> _Exercise description_
Since pictures are not wanted, repeat only the text of the records, word for word.

> _Given entries_
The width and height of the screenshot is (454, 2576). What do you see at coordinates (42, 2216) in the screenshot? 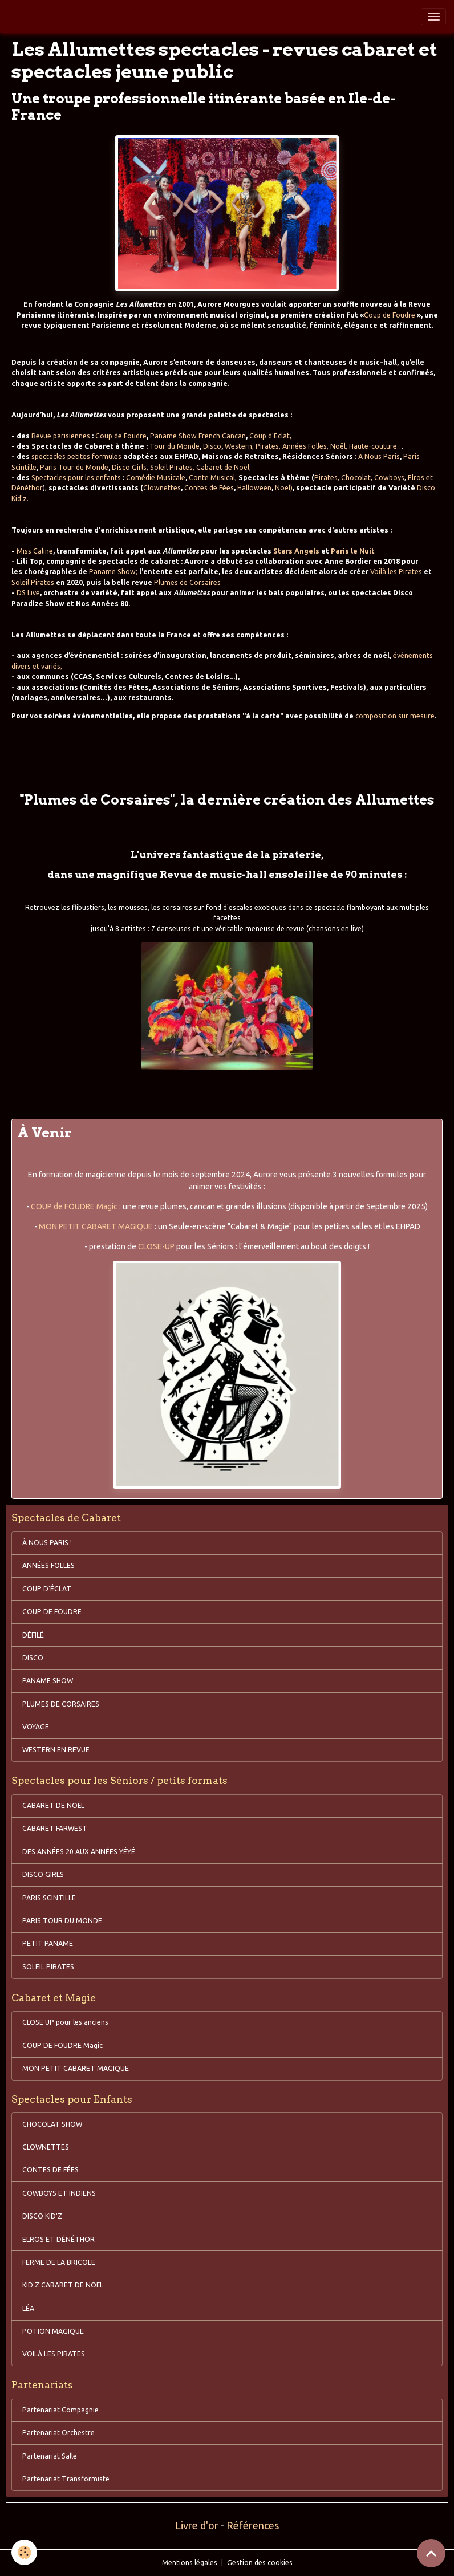
I see `DISCO KID'Z` at bounding box center [42, 2216].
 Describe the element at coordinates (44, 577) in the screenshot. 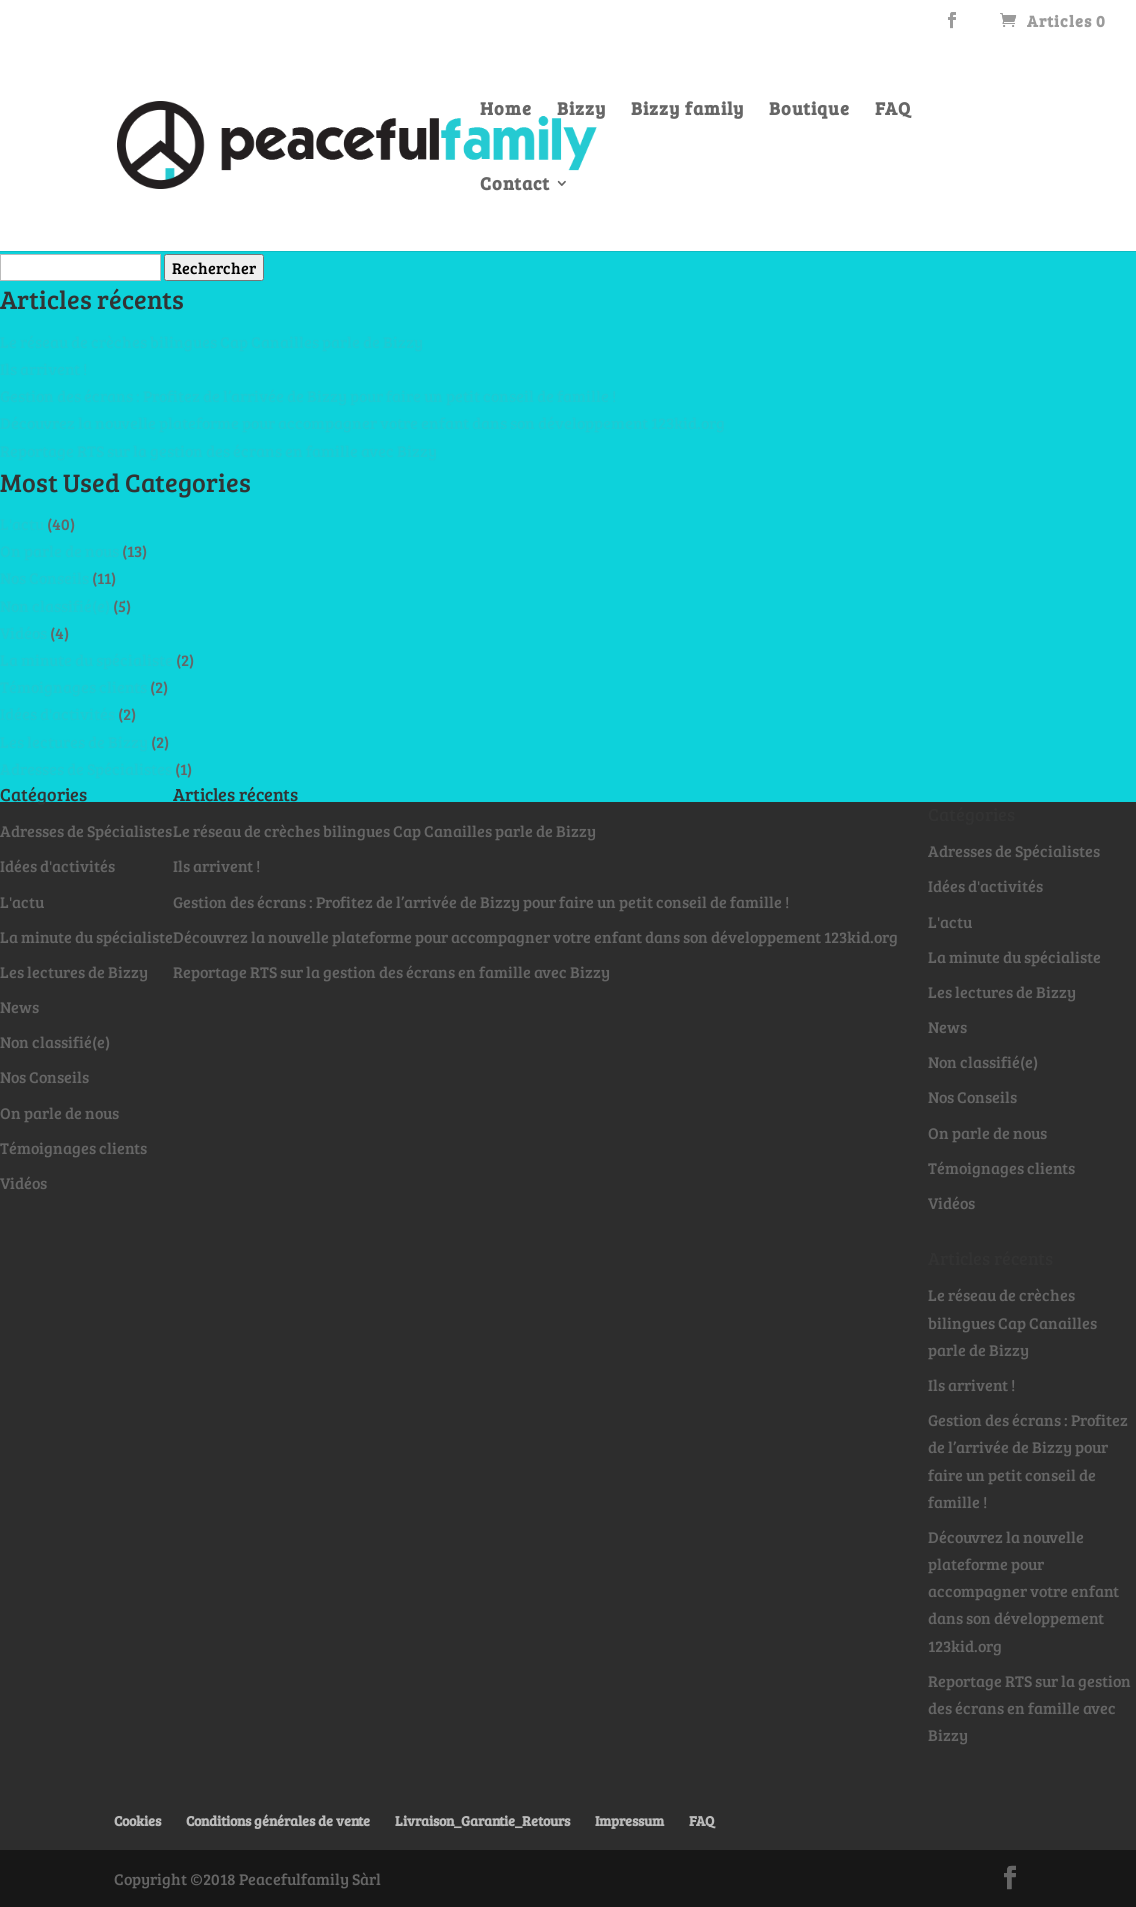

I see `Nos Conseils` at that location.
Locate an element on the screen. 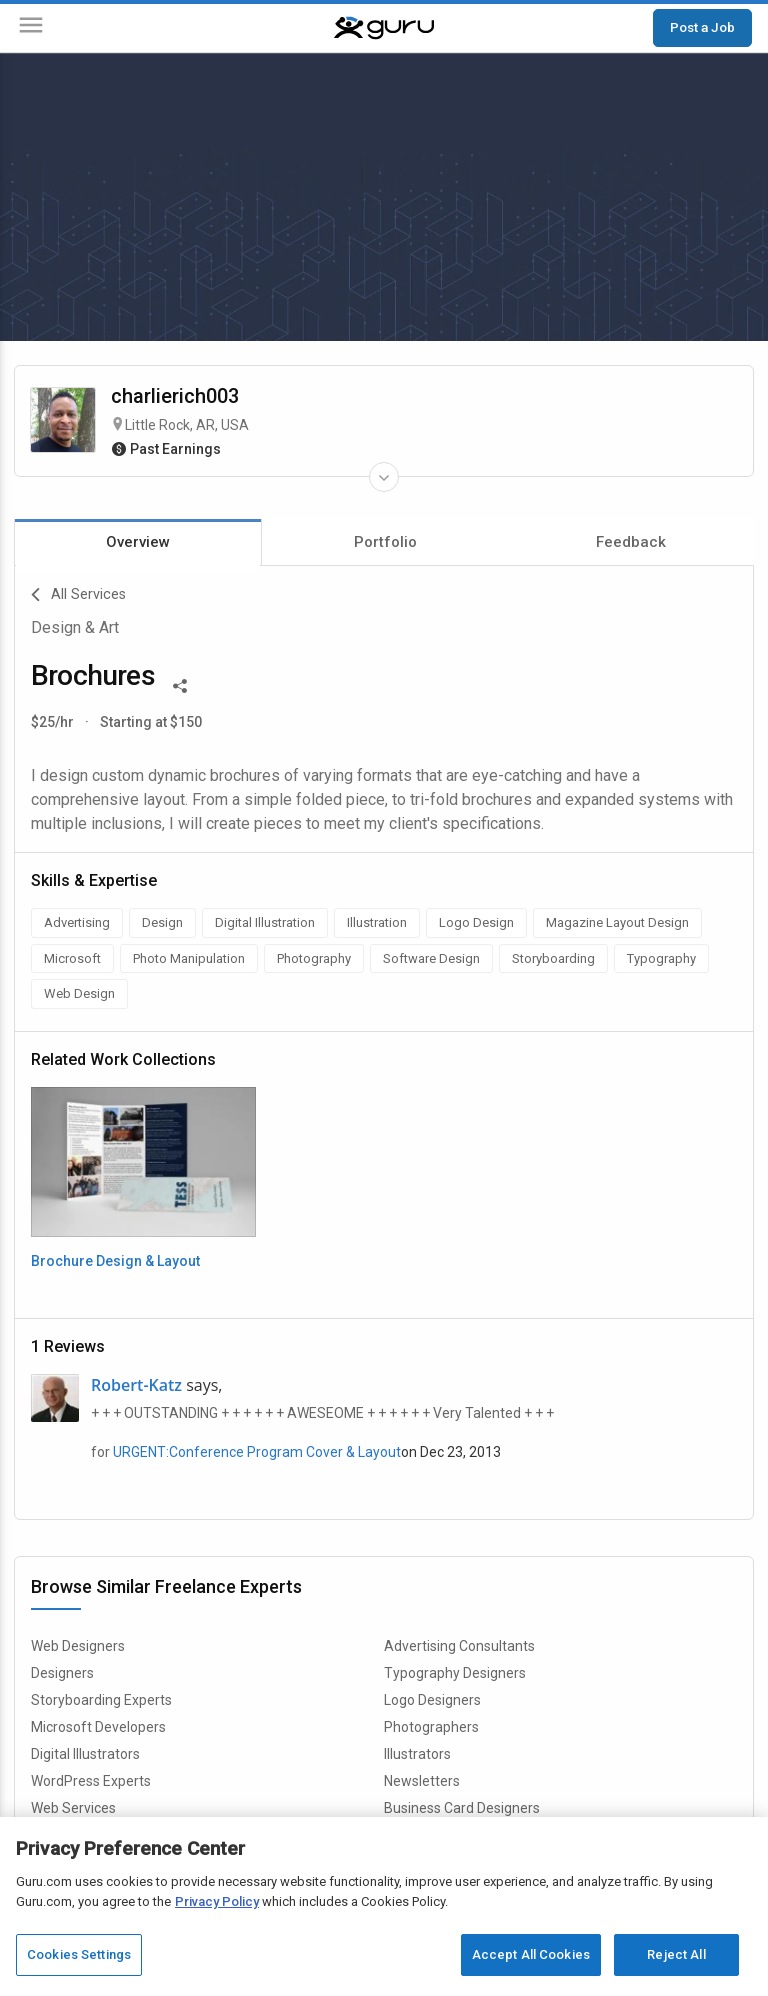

> _Exercise output_
The width and height of the screenshot is (454, 2576). What do you see at coordinates (42, 2216) in the screenshot? 
I see `DISCO KID'Z` at bounding box center [42, 2216].
 Describe the element at coordinates (44, 577) in the screenshot. 

I see `Nos Conseils` at that location.
Locate an element on the screen. 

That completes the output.